Phoronix: How To Help & Support Linux, Open-Source?
If you've been wanting to get involved in supporting Linux and other open-source projects with or without a programming background, or you have creative ideas how to get involved, see this thread...
The kernel could indeed use some work:
There are many things that aren't done in a unified way, thus defeating the purpose of it a little to completely.
e.g. API and kernel code for things like clipboard, input keyboard and mouse with infrastructure for keymaps and other stuff.
And of course (this is just my taste) the way how the directory structure is done is horrible.
All distros should take a look at how GoboLinux does things.
I disagree. Gobolinux does things with help of myriad of symlinks, beside this such tecnique is completely unneeded. FHS already does fine job by spreading the app in the system and package manager goes on the rest to track the spread should it be upgraded or removed.
Originally Posted by plonoma
But this is much nicer way: http://brainstorm.ubuntu.com/idea/6243/
And I think it is filesystem job - we could have filesystem assign each file either to directory FHS structure or similar to those in 6243; and at same time mark each file as belonging to specific package - say owner "package", additional attribute "packagename-version".
Providing easy access to user-facing features is the job of the userspace. Why should this fall to the distros implementing ugly filesystem hacks that break pretty much every script ever written in the 33-year history of the things?
How do users access applications? From the GUI application list (most often DE-provided and updated; dark magick), from icons on the desktop (I think people may still do this) or in various docklets (added manually, often by dragging and dropping from aforementioned menu), or from the shell (also has powerful magicks, like $PATH).
Knowing the directory where the application lives isn't important. It's superfluous information for the user; useless.

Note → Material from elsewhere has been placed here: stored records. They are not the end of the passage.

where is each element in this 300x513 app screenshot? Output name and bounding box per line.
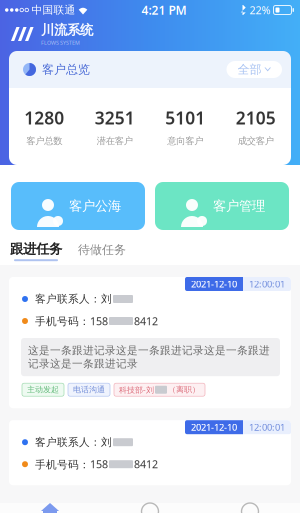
staticText: 客户联系人：刘 xyxy=(35,436,112,449)
button[interactable]: Home xyxy=(0,503,100,513)
staticText: 1280 xyxy=(24,106,64,129)
staticText: （离职） xyxy=(168,385,200,395)
staticText: FLOWS SYSTEM xyxy=(41,39,80,46)
staticText: 意向客户 xyxy=(167,135,203,147)
staticText: 科技部-刘 xyxy=(119,384,154,395)
staticText: 客户总数 xyxy=(26,135,62,147)
staticText: 2021-12-10 xyxy=(191,278,237,290)
staticText: 电话沟通 xyxy=(73,385,105,395)
button[interactable]: 客户管理 xyxy=(155,182,289,230)
staticText: 客户管理 xyxy=(213,198,265,214)
button[interactable]: 客户公海 xyxy=(11,182,145,230)
staticText: 手机号码：158 xyxy=(35,457,108,471)
staticText: 川流系统 xyxy=(41,22,93,38)
staticText: 成交客户 xyxy=(238,135,274,147)
staticText: 手机号码：158 xyxy=(35,314,108,328)
staticText: 5101 xyxy=(165,106,205,129)
staticText: 2105 xyxy=(236,106,276,129)
staticText: 8412 xyxy=(134,314,158,328)
staticText: 主动发起 xyxy=(27,385,59,395)
staticText: 22% xyxy=(246,3,274,17)
button[interactable]: 全部 xyxy=(226,61,282,78)
staticText: 12:00:01 xyxy=(249,278,285,290)
staticText: 8412 xyxy=(134,457,158,471)
staticText: 中国联通 xyxy=(28,3,78,16)
button[interactable]: Profile xyxy=(200,503,300,513)
staticText: 待做任务 xyxy=(78,242,126,257)
staticText: 全部 xyxy=(238,62,262,77)
staticText: 客户总览 xyxy=(42,62,90,77)
staticText: 2021-12-10 xyxy=(191,421,237,433)
staticText: 客户联系人：刘 xyxy=(35,292,112,306)
staticText: 客户公海 xyxy=(69,198,121,214)
button[interactable]: 待做任务 xyxy=(78,242,126,261)
staticText: 潜在客户 xyxy=(97,135,133,147)
staticText: 跟进任务 xyxy=(10,241,62,257)
staticText: 这是一条跟进记录这是一条跟进记录这是一条跟进记录这是一条跟进记录 xyxy=(28,344,270,370)
button[interactable]: Messages xyxy=(100,503,200,513)
staticText: 3251 xyxy=(95,106,135,129)
staticText: 4:21 PM xyxy=(142,2,186,18)
button[interactable]: 跟进任务 xyxy=(10,241,62,261)
staticText: 12:00:01 xyxy=(249,421,285,433)
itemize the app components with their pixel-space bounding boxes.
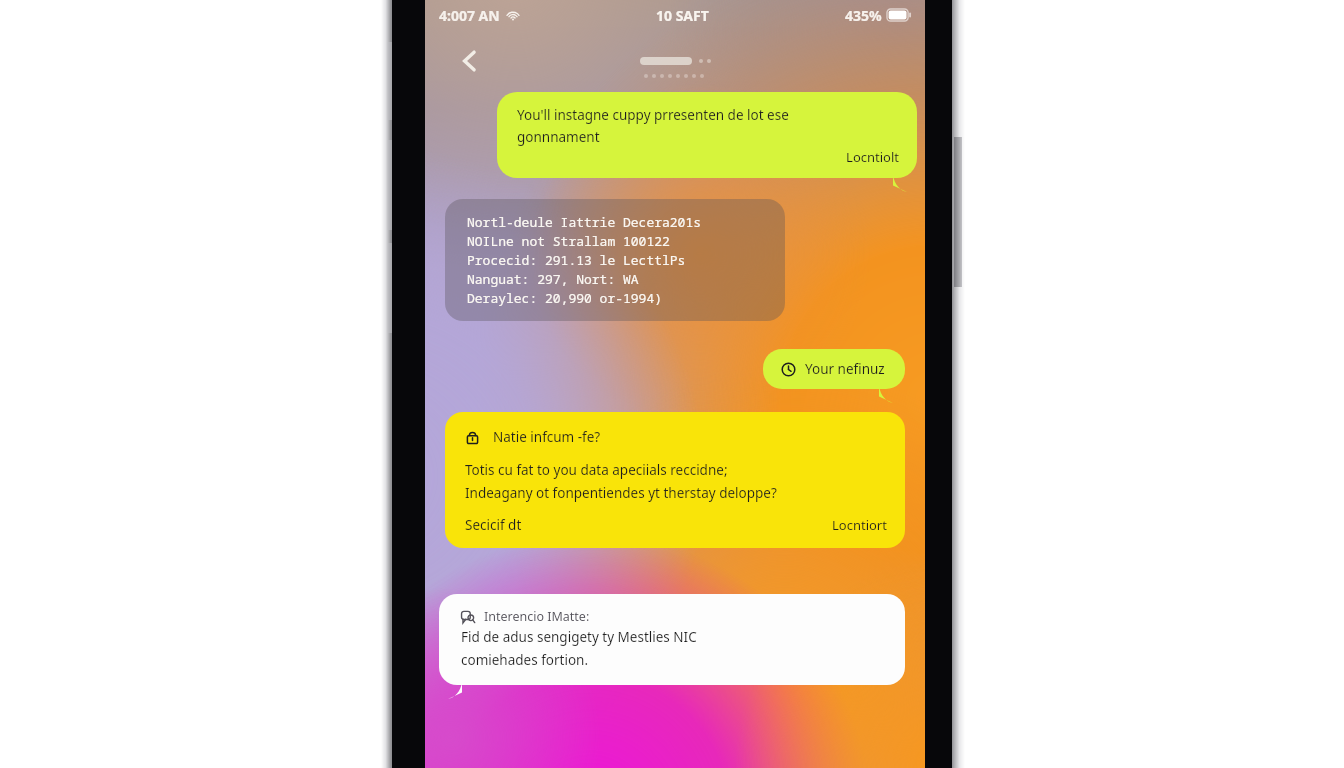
staticText: 10 SAFT xyxy=(656,6,709,25)
staticText: Locntiolt xyxy=(517,148,899,166)
staticText: Natie infcum -fe? xyxy=(493,428,601,446)
staticText: Your nefinuz xyxy=(805,360,885,378)
button[interactable]: Interencio IMatte: xyxy=(439,594,905,685)
staticText: Locntiort xyxy=(832,516,887,534)
staticText: Nortl-deule Iattrie Decera201s NOILne no… xyxy=(467,213,702,307)
button[interactable]: You'll instagne cuppy prresenten de lot … xyxy=(497,92,917,178)
button[interactable]: Your nefinuz xyxy=(763,349,905,389)
staticText: Totis cu fat to you data apeciials recci… xyxy=(465,461,777,502)
staticText: You'll instagne cuppy prresenten de lot … xyxy=(517,106,789,146)
button[interactable]: Nortl-deule Iattrie Decera201s NOILne no… xyxy=(445,199,785,321)
staticText: Interencio IMatte: xyxy=(484,608,590,625)
button[interactable]: Natie infcum -fe? xyxy=(445,412,905,548)
staticText: Fid de adus sengigety ty Mestlies NIC co… xyxy=(461,628,697,669)
staticText: 4:007 AN xyxy=(439,6,500,25)
staticText: 435% xyxy=(845,6,882,25)
staticText: Secicif dt xyxy=(465,516,522,534)
button[interactable]: Back xyxy=(453,44,487,78)
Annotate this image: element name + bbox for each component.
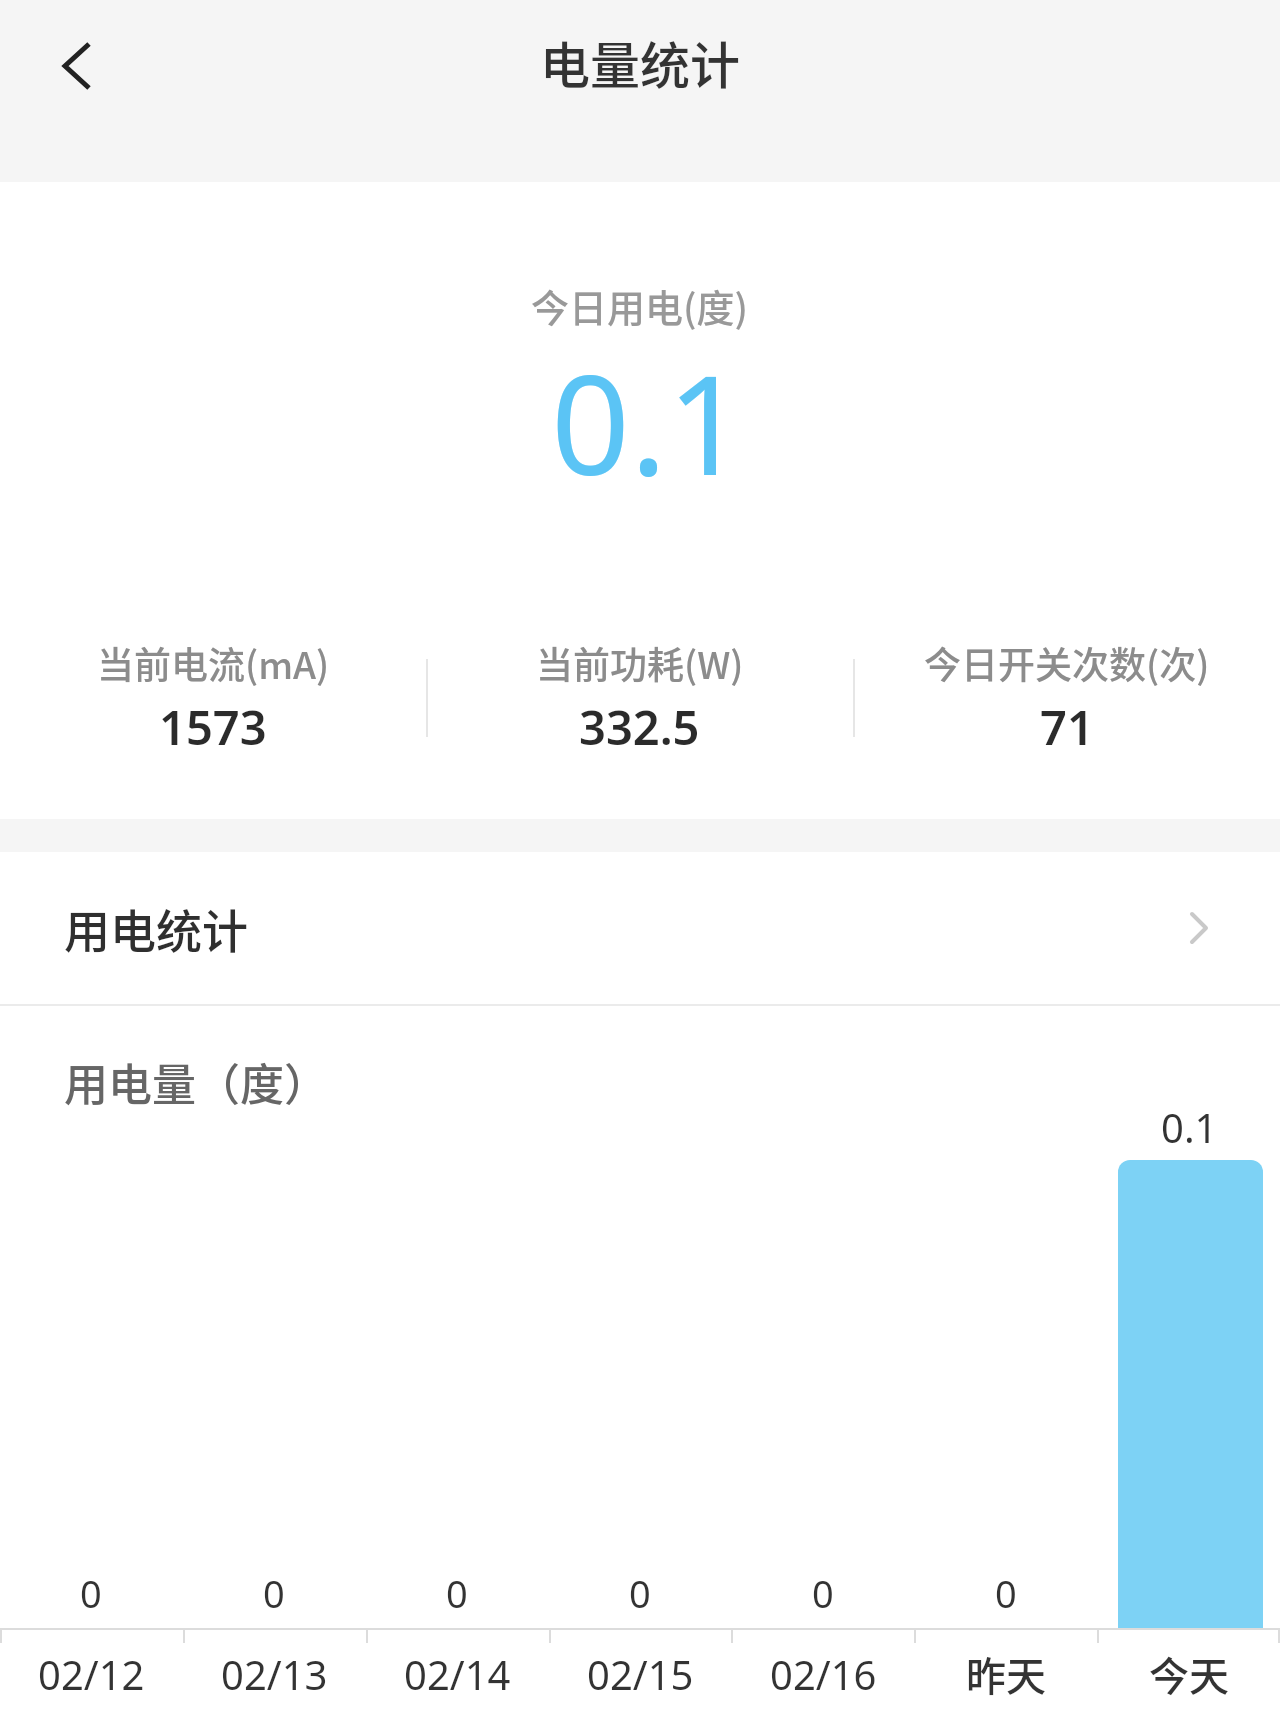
- staticText: 02/16: [770, 1647, 877, 1701]
- staticText: 昨天: [966, 1645, 1046, 1703]
- button[interactable]: 用电统计: [0, 852, 1280, 1004]
- staticText: 今日用电(度): [531, 278, 749, 333]
- staticText: 0: [629, 1567, 651, 1619]
- button[interactable]: [40, 30, 112, 102]
- staticText: 0: [812, 1567, 834, 1619]
- staticText: 1573: [159, 695, 267, 759]
- staticText: 02/14: [404, 1647, 511, 1701]
- staticText: 今日开关次数(次): [924, 636, 1210, 690]
- staticText: 0: [446, 1567, 468, 1619]
- staticText: 0: [263, 1567, 285, 1619]
- staticText: 当前功耗(W): [536, 636, 744, 690]
- staticText: 今天: [1149, 1645, 1229, 1703]
- staticText: 用电统计: [64, 895, 248, 962]
- staticText: 0.1: [551, 327, 746, 515]
- staticText: 0: [80, 1567, 102, 1619]
- staticText: 0: [995, 1567, 1017, 1619]
- staticText: 71: [1040, 695, 1094, 759]
- staticText: 电量统计: [540, 26, 740, 98]
- staticText: 02/15: [587, 1647, 694, 1701]
- staticText: 02/12: [38, 1647, 145, 1701]
- staticText: 0.1: [1161, 1100, 1218, 1154]
- staticText: 当前电流(mA): [97, 636, 330, 690]
- staticText: 02/13: [221, 1647, 328, 1701]
- staticText: 用电量（度）: [64, 1050, 328, 1114]
- staticText: 332.5: [579, 695, 700, 759]
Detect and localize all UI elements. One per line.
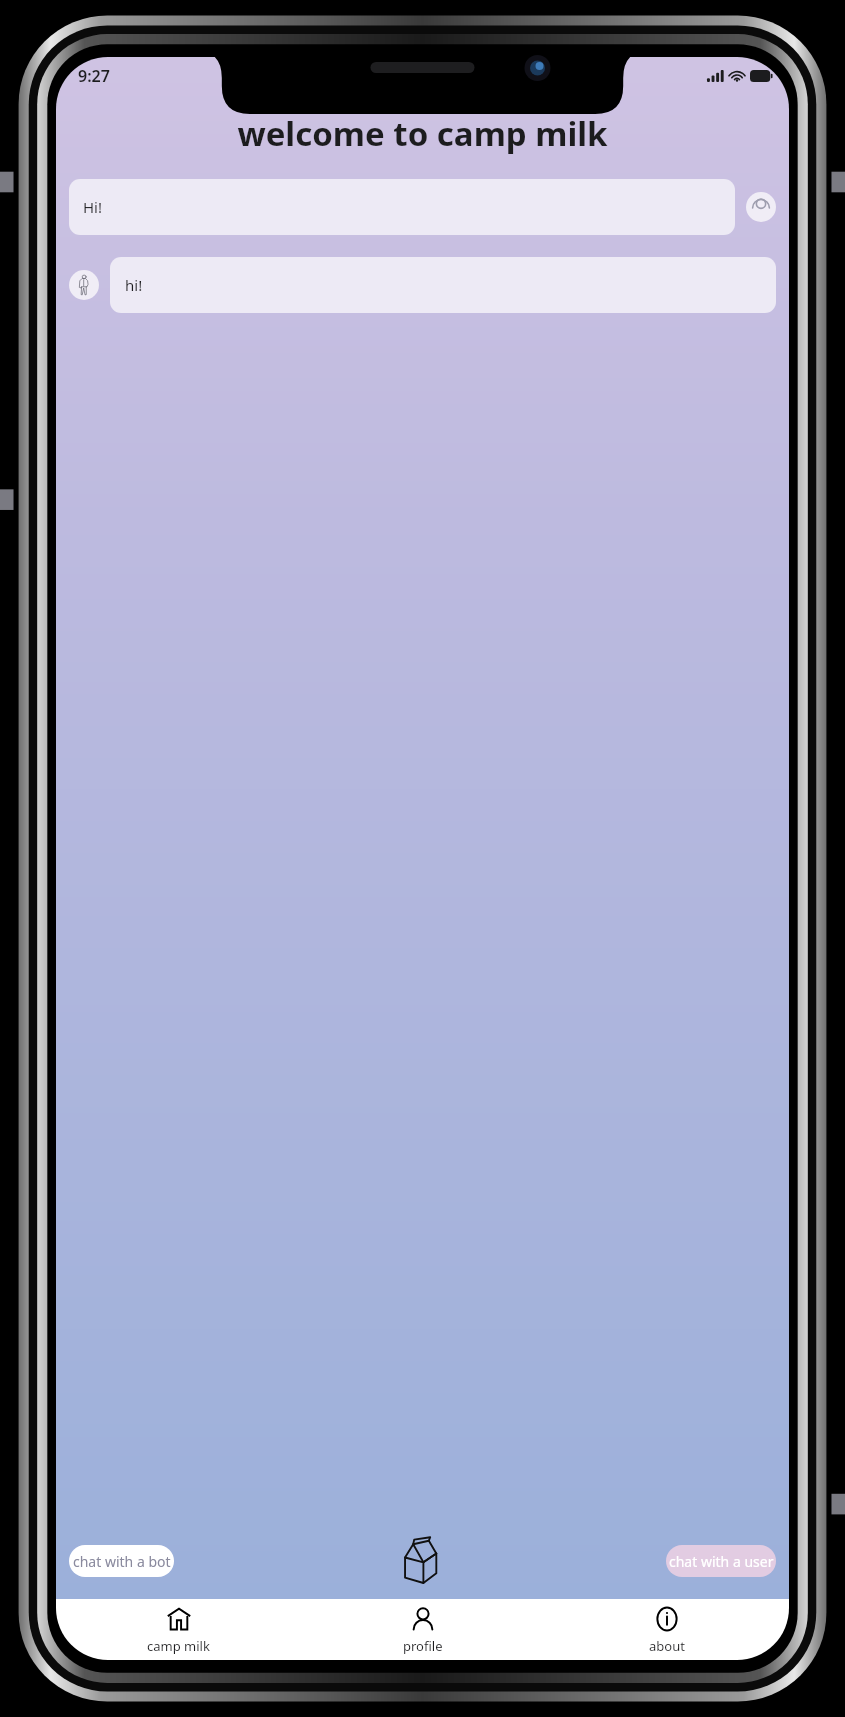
button[interactable]: Bot avatar <box>69 270 99 300</box>
button[interactable]: about <box>545 1606 789 1660</box>
button[interactable]: profile <box>301 1606 545 1660</box>
staticText: hi! <box>125 275 143 295</box>
button[interactable]: camp milk <box>56 1606 301 1660</box>
staticText: 9:27 <box>78 65 110 87</box>
button[interactable]: chat with a user <box>666 1545 776 1577</box>
staticText: profile <box>403 1637 443 1655</box>
staticText: camp milk <box>147 1637 210 1655</box>
staticText: Hi! <box>83 197 103 217</box>
button[interactable]: Your profile avatar <box>746 192 776 222</box>
button[interactable]: chat with a bot <box>69 1545 174 1577</box>
staticText: about <box>649 1637 685 1655</box>
button[interactable]: Hi! <box>69 179 735 235</box>
staticText: welcome to camp milk <box>56 111 789 156</box>
staticText: chat with a bot <box>73 1552 171 1571</box>
staticText: chat with a user <box>669 1552 774 1571</box>
button[interactable]: hi! <box>110 257 776 313</box>
button[interactable]: Milk carton <box>403 1539 437 1583</box>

It's like all the people talking about "Stable ABI! Stable API!". The kernel syscall interface is stable for userspace applications. What does stabilising those things improve? Judging by the nightmare of partially-working legacy interfaces and cruft, not much. To me, it says they've never heard of Windows viruses or upgrades that break hardware compatibility. I can't imagine any of them would like that same situation for Linux, and yet....
If you want to help Linux (in a concrete sense), but aren't a programmer, we really do need artists and designers (especially UI). Or even just people with enough brains to write more than "It broke when I clicked it".